Bergson, el gran hombre de la intuición, ya, digamos, actualmente, tiene una posición distinta: La solución está en la metafísica. Y apunta que no hay correspondencia entre la experiencia y el concepto, y entre el concepto y la palabra. Para el francés, la realidad desborda infinitamente los esquemas intelectuales formados para apresarla. La realidad, dice Bergson, es en sí misma ímpetu, impulso, elan vital, y sólo el contacto directo con ella nos permite asirla y conocerla. En tal forma, la multiplicidad de imágenes podría, en el mejor de los casos, aproximar al lector a la experiencia, pero nunca sustituirla. La expresión es siempre insuficiente, precaria, simple, rígida, torpe.
El Maestro de la filosofía, Eugenio Pucciarelli, en sus notas de cátedra, establecía la función de la palabra en la ciencia, la poesía, la mística y la filosofía misma. Hay, decía, un lenguaje científico, un lenguaje poético, un lenguaje místico, y también el rígido y austero lenguaje filosófico. Pero en su opinión, nunca una imagen, adherida a lo sensible, es expresión cabal del pensamiento, y más bien viene siendo un obstáculo. Y cita a Nietzsche y a Dilthey: La impotencia de los sistemas para asir la verdad total, que, como consecuencia, desgarran la unidad de la filosofía. La descripción es fiel, pero la prosa resulta incolora y fría y el pensamiento parece arrastrarse sin elegancia a través de palabras que no despiertan emoción en el lector.

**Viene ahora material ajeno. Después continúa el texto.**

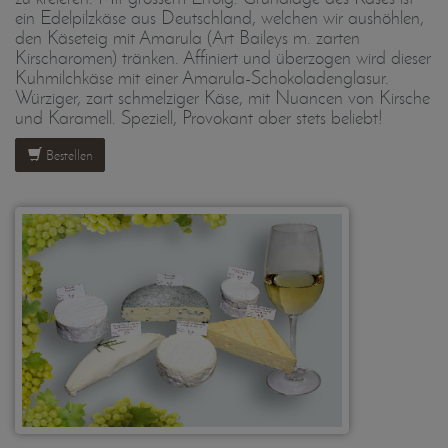
ein Edelpilzkäse aus Deutschland, welchen wir aushöhlen,
den Käseteig mit Amarula (Art Baileys m. zarten
Kirscharomen) tränken. Affiniert und überzogen wird dieser
Kuhmilchkäse mit einer Amarula-Schokoladenglasur.
Würziger, zart schmelziger Käse, mit Nuancen von Kirsche
und Karamell. Speziell, Provokant aber stets beliebt!
Bestellen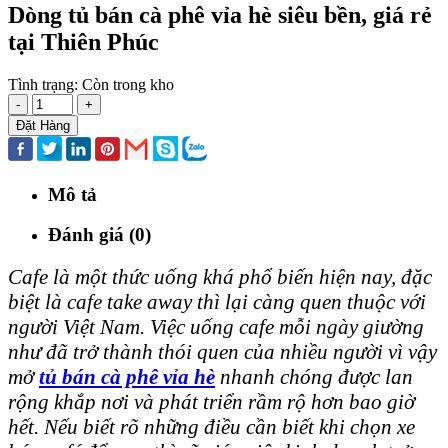
Dòng tủ bán cà phê vỉa hè siêu bền, giá rẻ
tại Thiên Phúc
Tình trạng:
Còn trong kho
-
+
Đặt Hàng
Mô tả
Đánh giá (0)
Cafe là một thức uống khá phổ biến hiện nay, đặc
biệt là cafe take away thì lại càng quen thuộc với
người Việt Nam. Việc uống cafe mỗi ngày giường
như đã trở thành thói quen của nhiều người vì vậy
mở
tủ bán cà phê vỉa hè
nhanh chóng được lan
rộng khắp nơi và phát triển rầm rộ hơn bao giờ
hết. Nếu biết rõ những điều cần biết khi chọn xe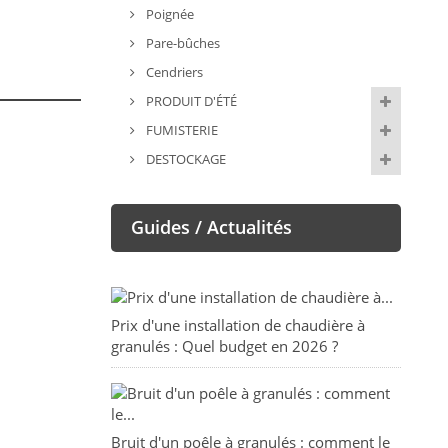
Poignée
Pare-bûches
Cendriers
PRODUIT D'ÉTÉ
FUMISTERIE
DESTOCKAGE
Guides / Actualités
Prix d'une installation de chaudière à
granulés : Quel budget en 2026 ?
Bruit d'un poêle à granulés : comment le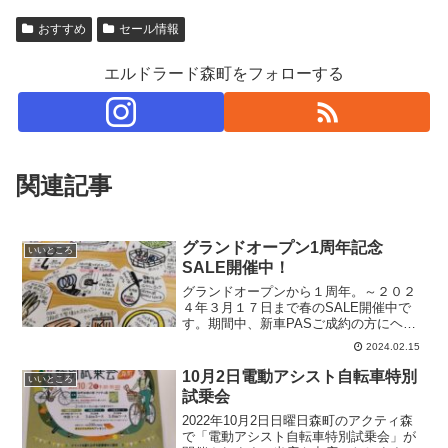
おすすめ
セール情報
エルドラード森町をフォローする
関連記事
グランドオープン1周年記念
いいところ
SALE開催中！
グランドオープンから１周年。～２０２
４年３月１７日まで春のSALE開催中で
す。期間中、新車PASご成約の方にヘル
メットプレゼント！店頭在庫限り、自転
2024.02.15
車用品SALE！（※一部対象外商品ありま
す。） 冬グローブもSALE！ぜひ、ご来
10月2日電動アシスト自転車特別
いいところ
店お待ちして...
試乗会
2022年10月2日日曜日森町のアクティ森
で「電動アシスト自転車特別試乗会」が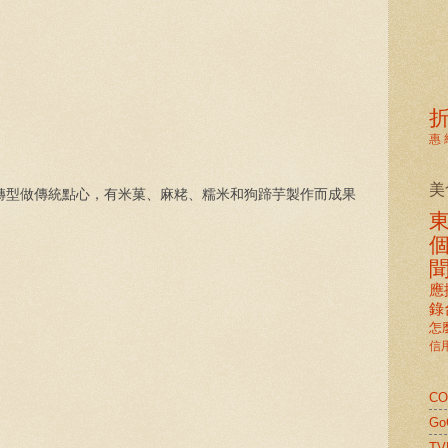
惠
美
轉型做傳統點心，有米菓、麻粩、糯米和狗蹄芋製作而成果
應
錄
怎
信
C
G
TV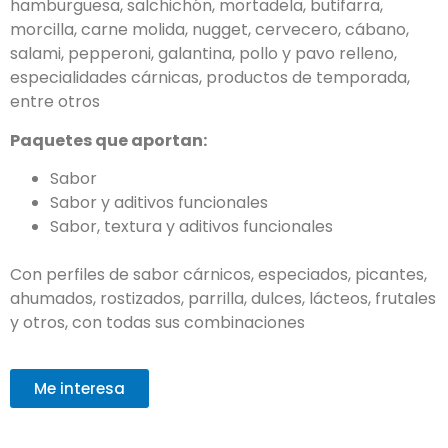
hamburguesa, salchichón, mortadela, butifarra,
morcilla, carne molida, nugget, cervecero, cábano,
salami, pepperoni, galantina, pollo y pavo relleno,
especialidades cárnicas, productos de temporada,
entre otros
Paquetes que aportan:
Sabor
Sabor y aditivos funcionales
Sabor, textura y aditivos funcionales
Con perfiles de sabor cárnicos, especiados, picantes,
ahumados, rostizados, parrilla, dulces, lácteos, frutales
y otros, con todas sus combinaciones
Me interesa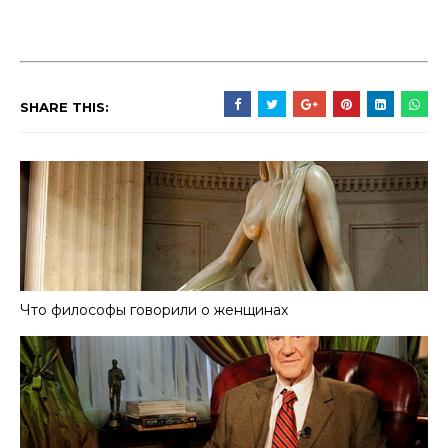
SHARE THIS:
Что философы говорили о женщинах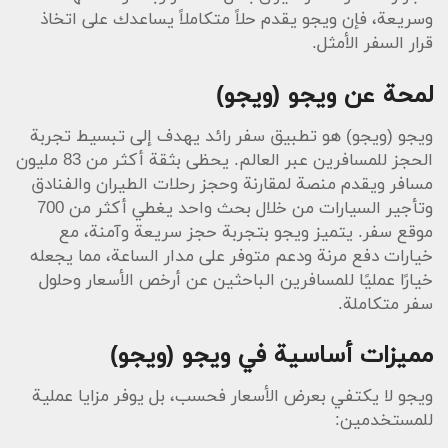
وسريعة، فإن ويجو يقدم حلاً متكاملاً يساعدك على اتخاذ
قرار السفر الأمثل.
لمحة عن ويجو (ويجو)
ويجو (ويجو) هو تطبيق سفر رائد يهدف إلى تبسيط تجربة
الحجز للمسافرين عبر العالم. يحظى بثقة أكثر من 83 مليون
مسافر ويقدم منصة لمقارنة وحجز رحلات الطيران والفنادق
وتأجير السيارات من خلال بحث واحد يغطي أكثر من 700
موقع سفر. يتميز ويجو بتجربة حجز سريعة وآمنة، مع
خيارات دفع مرنة ودعم متوفر على مدار الساعة، مما يجعله
خيارًا عمليًا للمسافرين الباحثين عن أرخص الأسعار وحلول
سفر متكاملة.
مميزات أساسية في ويجو (ويجو)
ويجو لا يكتفي بعرض الأسعار فحسب، بل يوفر مزايا عملية
للمستخدمين: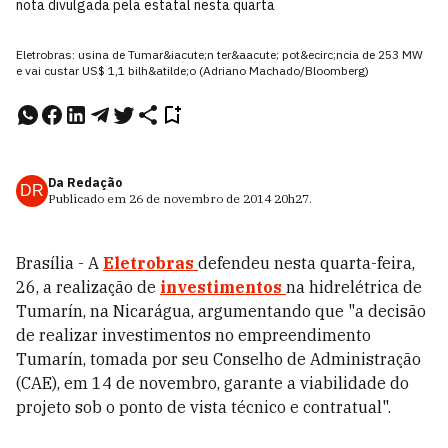
nota divulgada pela estatal nesta quarta
Eletrobras: usina de Tumar&iacute;n ter&aacute; pot&ecirc;ncia de 253 MW
e vai custar US$ 1,1 bilh&atilde;o (Adriano Machado/Bloomberg)
Da Redação
DR
Publicado em
26 de novembro de 2014
20h27
.
Brasília - A
Eletrobras
defendeu nesta quarta-feira,
26, a realização de
investimentos
na hidrelétrica de
Tumarín, na Nicarágua, argumentando que "a decisão
de realizar investimentos no empreendimento
Tumarín, tomada por seu Conselho de Administração
(CAE), em 14 de novembro, garante a viabilidade do
projeto sob o ponto de vista técnico e contratual".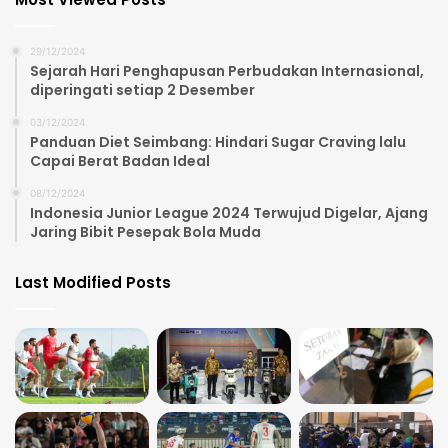
29/12/2024
Sejarah Hari Penghapusan Perbudakan Internasional,
diperingati setiap 2 Desember
03/12/2024
Panduan Diet Seimbang: Hindari Sugar Craving lalu
Capai Berat Badan Ideal
08/12/2024
Indonesia Junior League 2024 Terwujud Digelar, Ajang
Jaring Bibit Pesepak Bola Muda
Last Modified Posts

“La palabra sólo tendrá valor si logra, por medio de sus virtudes de sugestión y alusión, crear en nosotros un estado del alma adecuado a la experiencia directa. Más importante que la palabra y que el concepto, que son meras herramientas forjadas por la inteligencia para asegurarse el dominio de la materia, es la experiencia directa, la intuición, la inmersión del alma en lo real mismo por un esfuerzo de simpatía y de identificación. De la experiencia, y no de los símbolos conceptuales y verbales en que se manifiesta, depende el valor de una metafísica”. Así finaliza su opinión el Maestro Pucciarelli, siguiendo un poco a Bergson, ante este problema del vínculo entre el signo y el pensamiento, que viene, como ya se ha dicho, desde los griegos del “tiempo guía”, y probablemente desde antes.
El lenguaje, pues, ha pugnado siempre por ser representación fiel de la realidad, manifestada esta en el pensamiento. Pero parece que no ha podido lograrlo, y ha quedado sólo como un acercamiento a la misma, rico y sustancioso pero incompleto. La realidad se intuye, decía Bergson en su Metafísica, en un acto instantáneo y único, y se hace, no rodeándola, no analizándola, no despedazándola, o viéndola desde el exterior, sino penetrándola, y desde dentro de ella misma conociéndola y haciéndola suya en ese acto intuitivo rápido e inmediato. El lenguaje, con sus signos, la expresa, efectivamente, pero sólo en una imagen especular, cercana, aproximada, a veces tosca e incluso distorsionada. El diálogo, pues, sigue, retomando a Crátilo, a Hermógenes y al mismísimo Sócrates, este que nunca escribió nada pero expresó tanto, y siguiendo por la ruta de la historia, con Leibniz, con Nietzsche, con Bergson, y con tantos otros que se ocupan de resolver este menudo dilema, el dilema del vínculo entre el signo y el lenguaje.